Yeah, as long as I've been using Linux, the best / easiest to just get going was the pre-Parhelia Matrox cards, granted that's discounting the Intel ones, which still kind of have crap performance. I had high hopes for ARC to become a competitor, because I've never been happy with either solution from AMD/Nvidia, they both seem like they have too many advantages or disadvantages between the two. Remember when there used to be a ton of different GPUs to choose from? Those were good days. I think even these days Matrox uses nvidia chips.
Shmerl 5 Mar 2023
Better competition would surely help at least to keep prices on normal levels. Intel so far didn't start competing fully.
slaapliedje 6 Mar 2023
Quoting: ShmerlBetter competition would surely help at least to keep prices on normal levels. Intel so far didn't start competing fully.
Yeah, I'm not even sure prices are where I am complaining against, I'd just like some sane driver model, and some stability. The problem, as I see it, with modern day computers is new video cards have to give a reason for their existence these days, faster and faster frame rates on games just doesn't cut it. Nvidia seems to always be the one who innovates new stuff, for AMD to then follow. But then Nvidia releases stuff in a 'this generation it's just a beta, and slow, next iteration will be faster.' way. AMD just waits long enough and tries to make a standard way of doing the same thing...

The way it really should go is that the innovation should be in the API (Vulkan in this case) then the GPUs try to support those new features. It actually used to be this way, way back with OpenGL, then at some point the GPU makers started adding in the extensions to it.
ShabbyX 6 Mar 2023
Quoting: slaapliedjeThe way it really should go is that the innovation should be in the API (Vulkan in this case) then the GPUs try to support those new features. It actually used to be this way, way back with OpenGL, then at some point the GPU makers started adding in the extensions to it.
That's a recipe for disaster. You can't just sit down and design the perfect API and have hardware find a way to do it. Issues always get found in implementation, that's why software and hardware "iterate". What you are suggesting is the waterfall development model; people tried it, didn't work out.
Shmerl 6 Mar 2023
Quoting: slaapliedjeYeah, I'm not even sure prices are where I am complaining against
Prices surely have been creeping up quite steadily. Remember when high end gaming GPUs were around $400+? Now they are above $1000.
slaapliedje 6 Mar 2023
Quoting: Shmerl
Quoting: slaapliedjeYeah, I'm not even sure prices are where I am complaining against
Prices surely have been creeping up quite steadily. Remember when high end gaming GPUs were around $400+? Now they are above $1000.

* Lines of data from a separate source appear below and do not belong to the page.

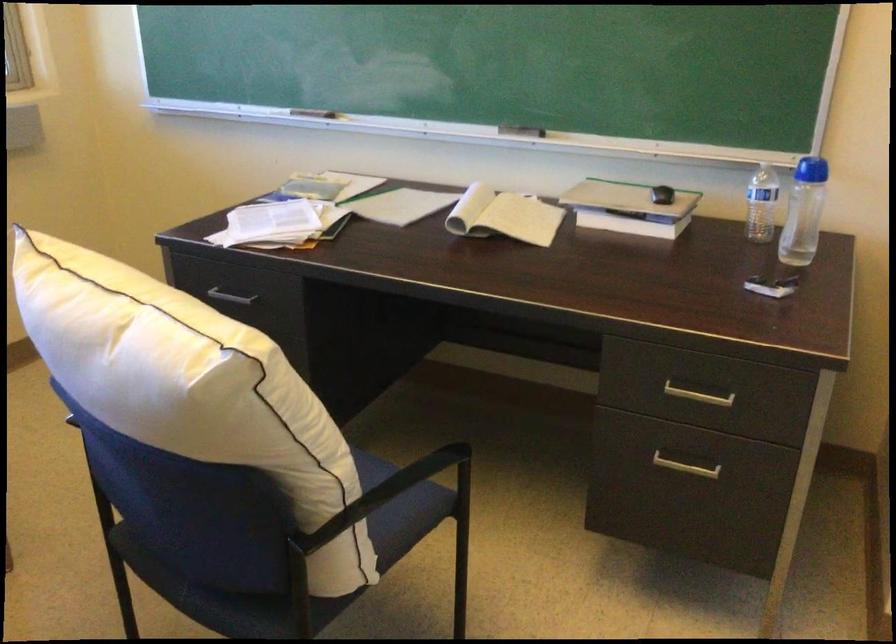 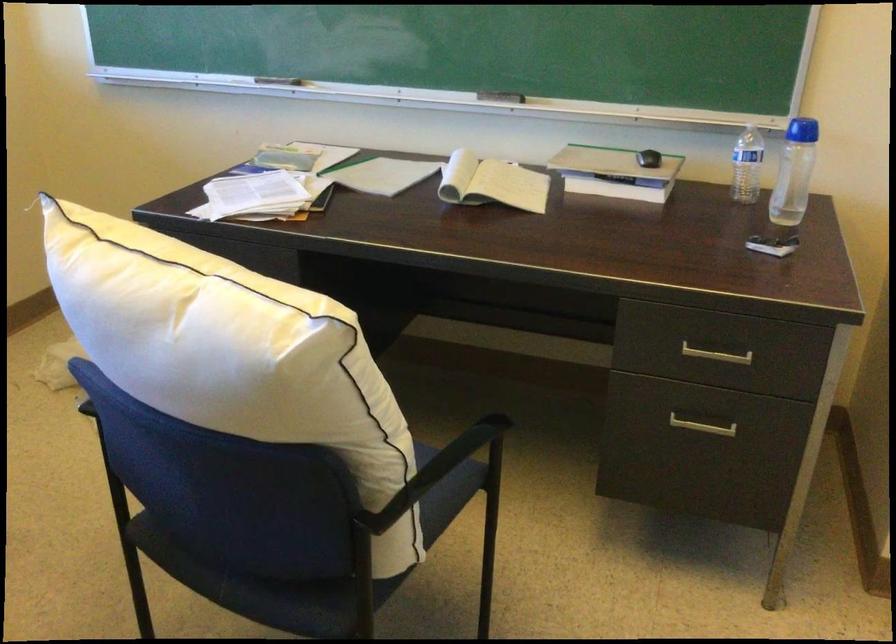 Where in the second image is the point corresponding to point (683, 468) from the first image?

(702, 426) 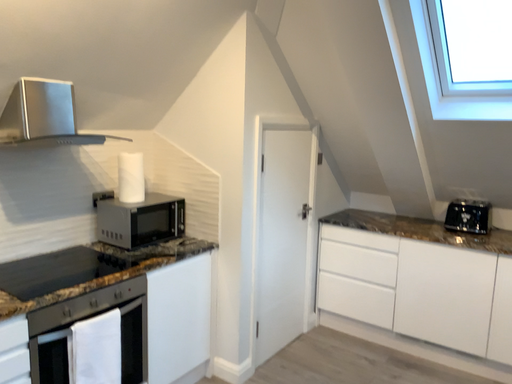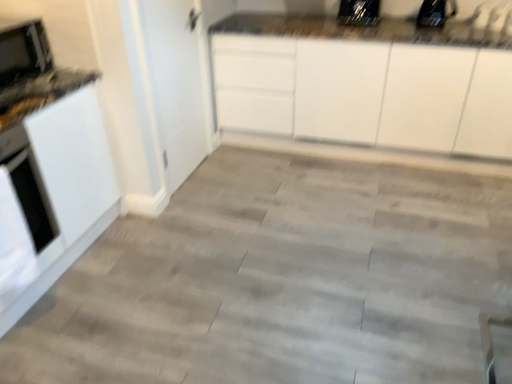 Question: Which way did the camera rotate in the video?

Choices:
 (A) rotated right
 (B) rotated left

Answer: (A) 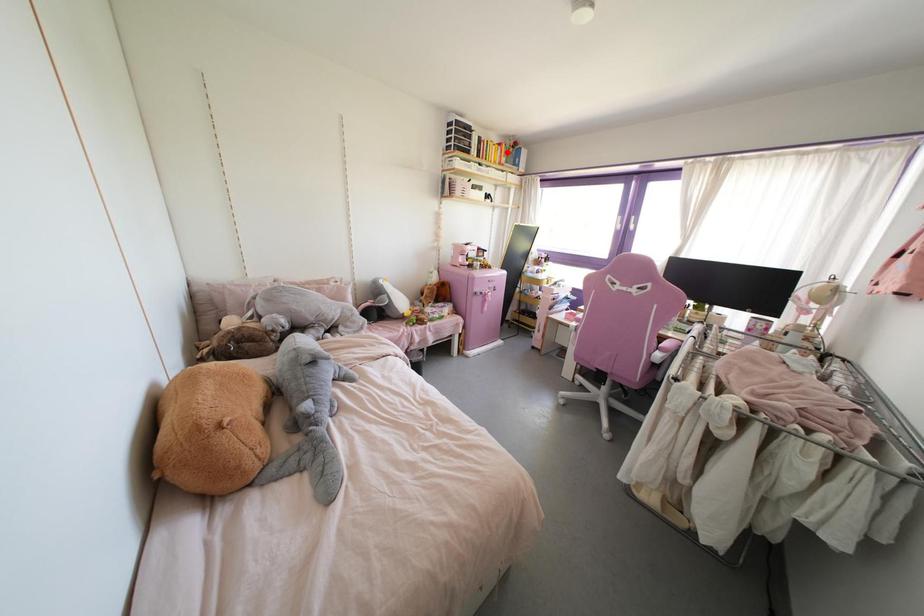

For sure... though honestly I've always bought the x8xx versions, never the x9xx or even Ti editions. I think the most I've spent on any of those was 800. Still crappy. That's why I'm just skipping whatever is coming out now. My current PC doesn't need to be upgraded in the slightest. Ha, I feel Liam having his survey popping up asking me to update my PC specs is egging me on to upgrade. But I really don't have a real reason to at this point (unless I upgrade my VR headset to something with a massive amount of more pixels, I see no need to get a new GPU).

Quoting: ShabbyXThat's a recipe for disaster. You can't just sit down and design the perfect API and have hardware find a way to do it. Issues always get found in implementation, that's why software and hardware "iterate". What you are suggesting is the waterfall development model; people tried it, didn't work out.
The problem is that makes it where we are now. Nvidia creating new features, AMD playing catch up, and then having two different implementations out there, and game devs have to target both features on pick which one they're going to support (see most Linux native games targeting nvidia and having issues running on AMD GPUs).